• [GOAL OF THE EXERCISE] Directions for the data below: repeat exactly the lines from the one with "Zahlungsarten (170, 702)" through the one with "March 2021 (506, 1065)", both included, and omit all pictures.

• [MATERIALS PROVIDED]
==============================
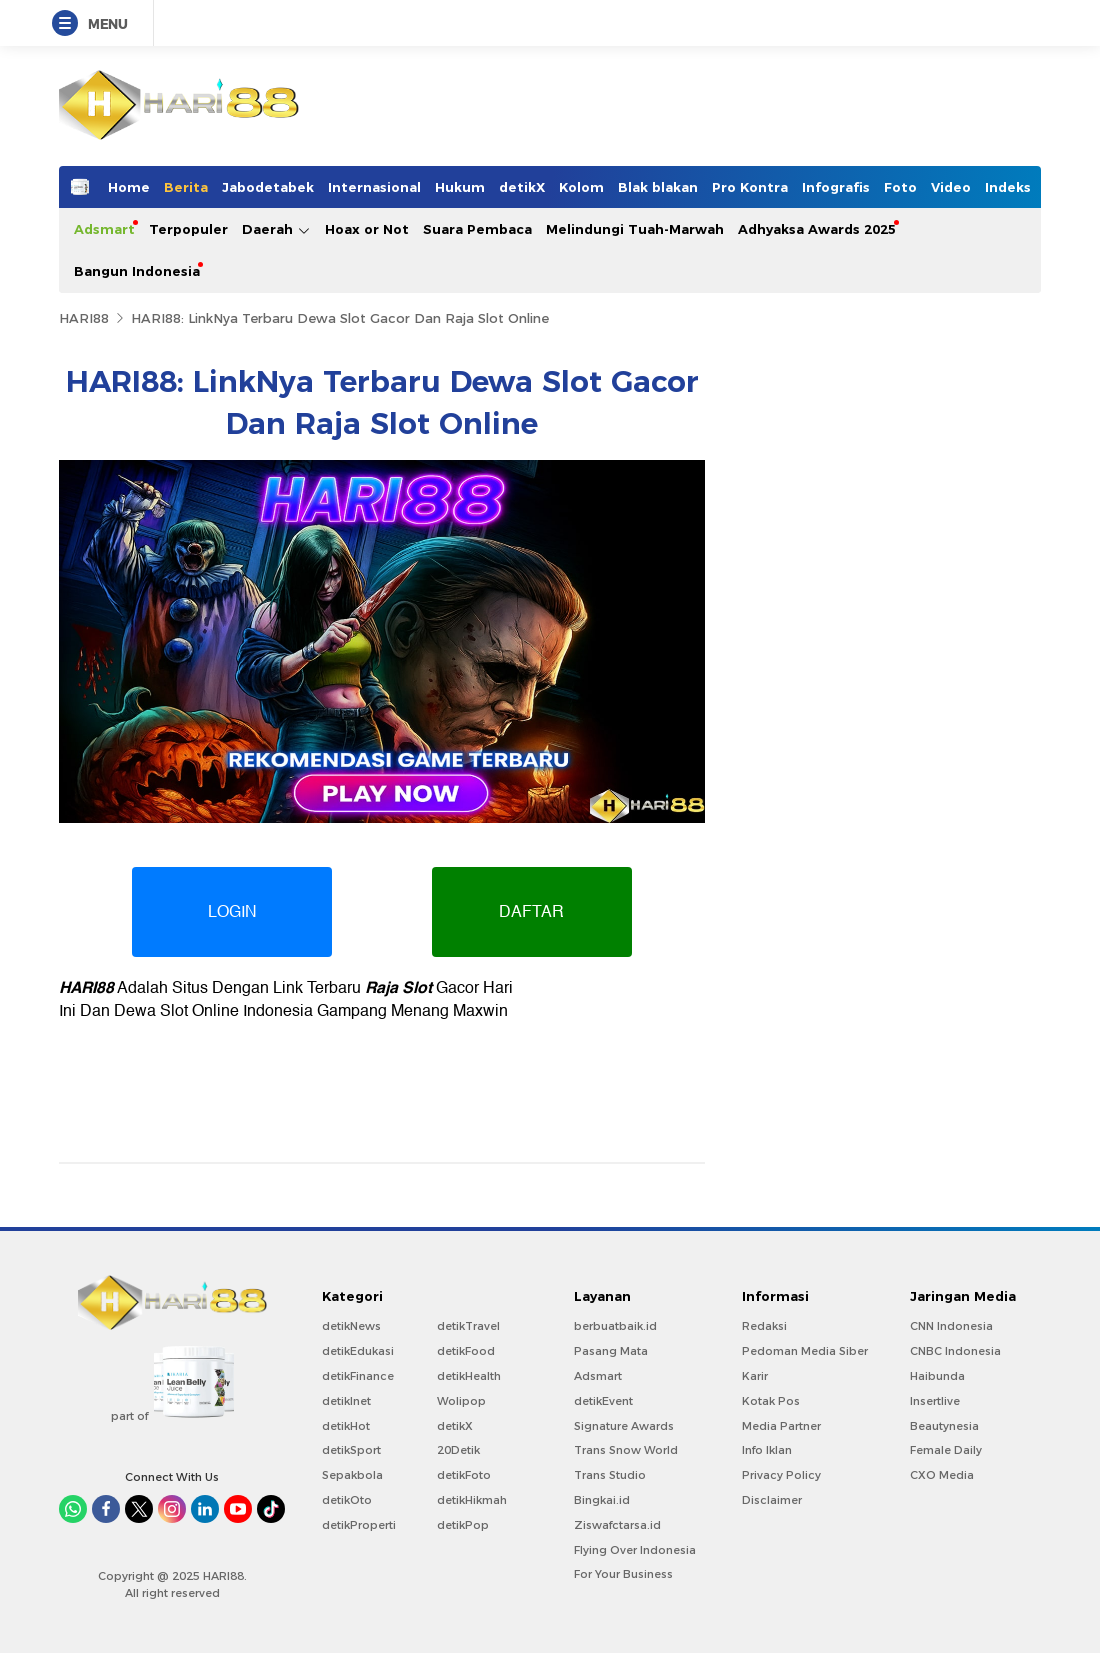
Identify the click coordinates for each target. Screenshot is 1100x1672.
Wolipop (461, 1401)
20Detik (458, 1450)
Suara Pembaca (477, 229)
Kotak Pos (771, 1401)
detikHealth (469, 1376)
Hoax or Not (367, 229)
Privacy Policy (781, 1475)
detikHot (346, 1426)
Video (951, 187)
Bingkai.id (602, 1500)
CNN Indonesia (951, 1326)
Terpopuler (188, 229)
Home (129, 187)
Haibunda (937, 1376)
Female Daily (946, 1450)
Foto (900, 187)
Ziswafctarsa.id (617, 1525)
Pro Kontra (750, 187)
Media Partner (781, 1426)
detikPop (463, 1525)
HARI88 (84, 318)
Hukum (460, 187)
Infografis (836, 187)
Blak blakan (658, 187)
==============================
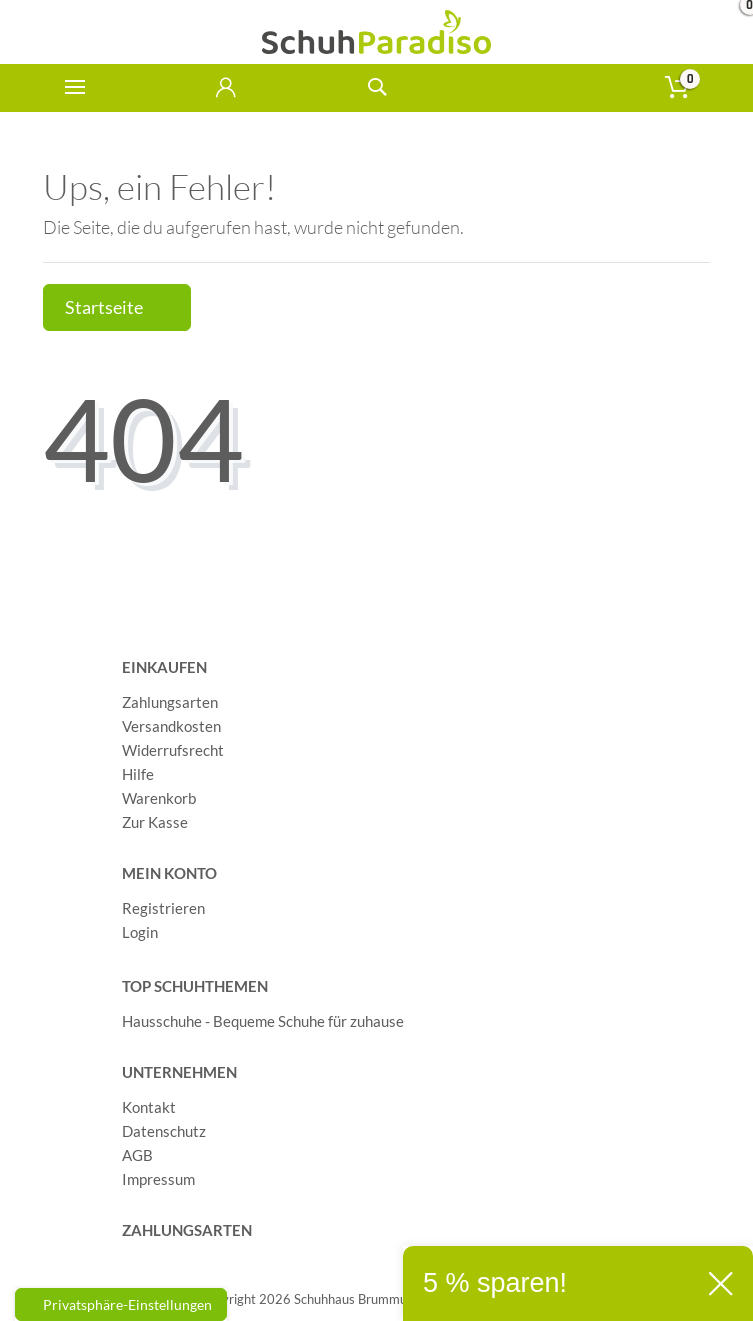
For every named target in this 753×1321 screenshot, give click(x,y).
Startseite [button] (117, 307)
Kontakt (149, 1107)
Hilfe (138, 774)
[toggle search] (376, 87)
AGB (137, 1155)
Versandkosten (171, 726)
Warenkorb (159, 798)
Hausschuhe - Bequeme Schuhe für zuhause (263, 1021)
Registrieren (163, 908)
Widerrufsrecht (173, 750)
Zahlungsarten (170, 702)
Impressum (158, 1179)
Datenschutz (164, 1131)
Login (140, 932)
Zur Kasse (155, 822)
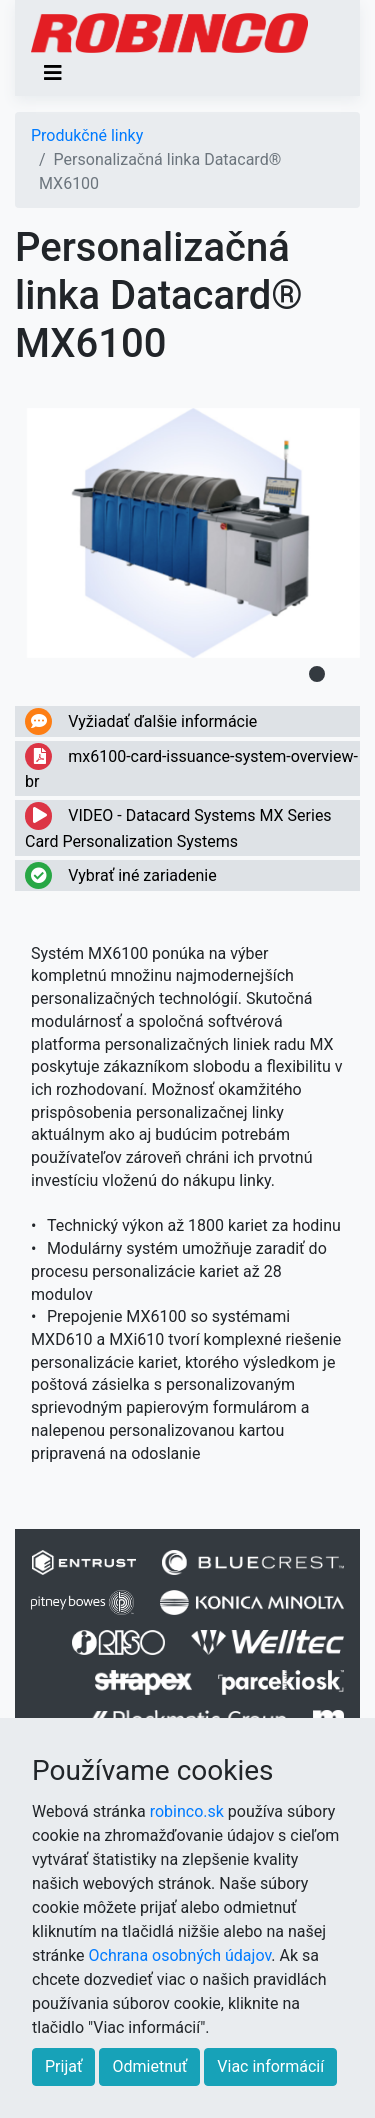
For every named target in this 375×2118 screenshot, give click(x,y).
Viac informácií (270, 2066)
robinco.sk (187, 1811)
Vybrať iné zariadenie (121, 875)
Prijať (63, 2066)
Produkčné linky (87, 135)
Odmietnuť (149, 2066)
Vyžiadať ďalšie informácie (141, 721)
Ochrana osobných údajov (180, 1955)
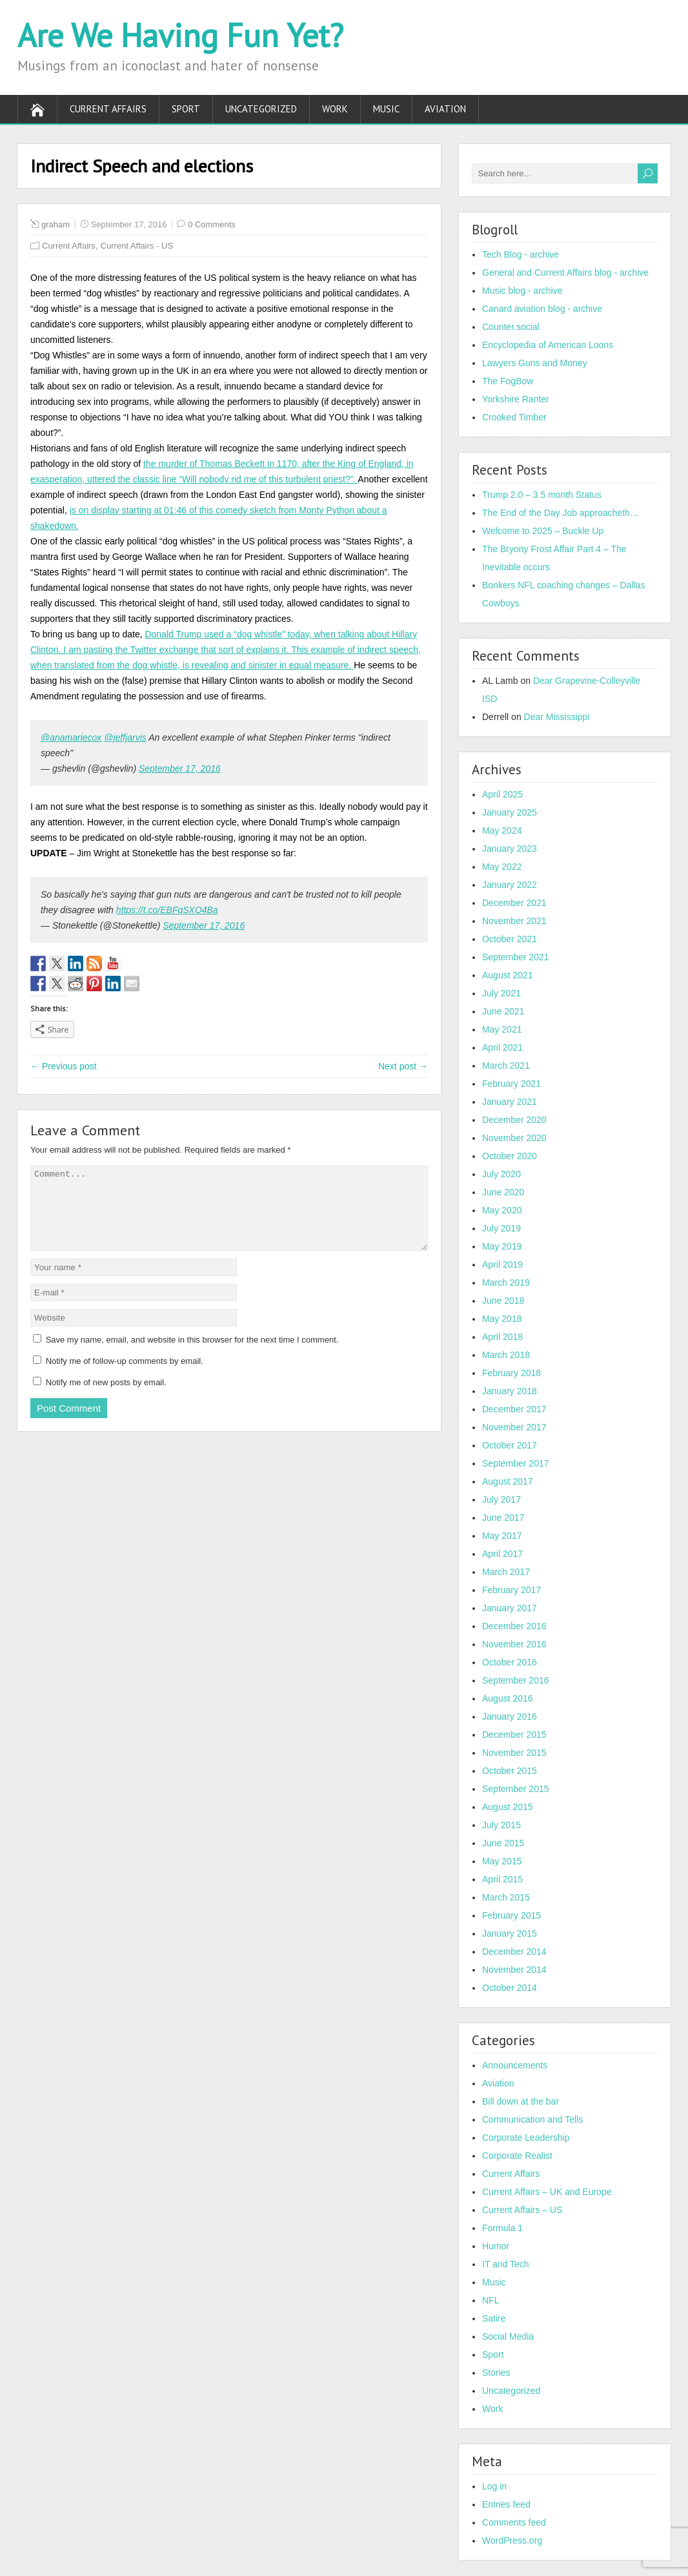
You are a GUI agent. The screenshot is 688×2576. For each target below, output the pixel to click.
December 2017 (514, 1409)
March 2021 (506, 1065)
==============================
• [RESPONSE FOR THIS EXERCISE]
Zahlungsarten (170, 702)
Impressum (158, 1179)
Datenschutz (164, 1131)
Login (140, 932)
Zur Kasse (155, 822)
For every named target in this 375×2118 screenshot, give click(x,y).
Viac informácií (270, 2066)
robinco.sk (187, 1811)
Vybrať iné zariadenie (121, 875)
Prijať (63, 2066)
Produkčné linky (87, 135)
Odmietnuť (149, 2066)
Vyžiadať ďalšie informácie (141, 721)
Ochrana osobných údajov (180, 1955)
You are a GUI agent. The screenshot is 688×2576. For each target below, output the pixel to click.
December 2017 (514, 1409)
March 2021 (506, 1065)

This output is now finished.